Justizministerium soll Änderungsvorschlag vorlegen
Unterdessen verständigte sich die Bundesregierung darauf, dass das Justizministerium einen Änderungsvorschlag für den Paragrafen vorlegen soll. Die SPD ist für die Streichung von 219a, die Union – ebenso wie die katholische Kirche – dagegen. Am Donnerstag sprachen sich die Bundestagsfraktionen der Linken und Grünen für eine Abschaffung des Paragrafen aus. Ulle Schauws (Grüne) erklärte, es werde "allerhöchste Zeit für eine politische Lösung". Die Grünen hätten deshalb für die kommende Woche eine Plenardebatte zu Paragraf 219a beantragt. Cornelia Möhring (Linke) bezeichnete den Paragrafen als "komplett überflüssig". Der Paragraf sei eine Einschränkung des Berufsrechts. Er führe jetzt schon dazu, dass immer weniger Ärzte aus Angst vor Kriminalisierung Schwangerschaftsabbrüche durchführten.

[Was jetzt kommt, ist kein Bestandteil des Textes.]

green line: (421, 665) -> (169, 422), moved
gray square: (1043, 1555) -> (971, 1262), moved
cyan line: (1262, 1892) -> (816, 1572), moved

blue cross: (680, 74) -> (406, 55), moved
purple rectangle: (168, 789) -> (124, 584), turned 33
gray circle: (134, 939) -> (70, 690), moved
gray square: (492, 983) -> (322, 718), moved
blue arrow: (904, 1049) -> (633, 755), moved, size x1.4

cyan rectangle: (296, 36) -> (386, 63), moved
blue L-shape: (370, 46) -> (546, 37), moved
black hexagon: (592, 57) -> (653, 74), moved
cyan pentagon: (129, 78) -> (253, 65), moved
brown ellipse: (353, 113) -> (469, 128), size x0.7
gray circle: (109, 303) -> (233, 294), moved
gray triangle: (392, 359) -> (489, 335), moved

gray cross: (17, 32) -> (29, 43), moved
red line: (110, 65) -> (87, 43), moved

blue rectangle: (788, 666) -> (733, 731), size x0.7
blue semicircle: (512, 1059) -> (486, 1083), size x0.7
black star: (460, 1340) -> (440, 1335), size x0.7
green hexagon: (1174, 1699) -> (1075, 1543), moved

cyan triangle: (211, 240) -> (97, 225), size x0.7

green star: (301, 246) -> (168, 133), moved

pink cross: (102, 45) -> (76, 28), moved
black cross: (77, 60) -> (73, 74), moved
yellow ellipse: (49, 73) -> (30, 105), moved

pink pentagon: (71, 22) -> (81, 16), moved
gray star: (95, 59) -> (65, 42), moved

Linktipp: "Abtreibung ist keine normale medizinische Leistung"
Nach dem Rückzieher der SPD ist klar: Das Werbeverbot für Abtreibungen bleibt. Moraltheologe Andreas Lob-Hüdepohl freut sich darüber. Im Interview erklärt er, warum es das Werbeverbot braucht. (Interview von März 2018)Die Arbeiterwohlfahrt und der Paritätische Wohlfahrtsverband forderten in einem offenen Brief an die Bundesregierung gemeinsam mit mehr als 20 weiteren Verbänden ebenfalls die Streichung des Paragrafen. Die Politik müsse eine umfassende Informationsfreiheit über Schwangerschaftsabbrüche garantieren. Dazu gehörten das Recht auf Informationen über Schwangerschaftsabbrüche und darüber, welche Ärztinnen und Ärzte diese durchführen.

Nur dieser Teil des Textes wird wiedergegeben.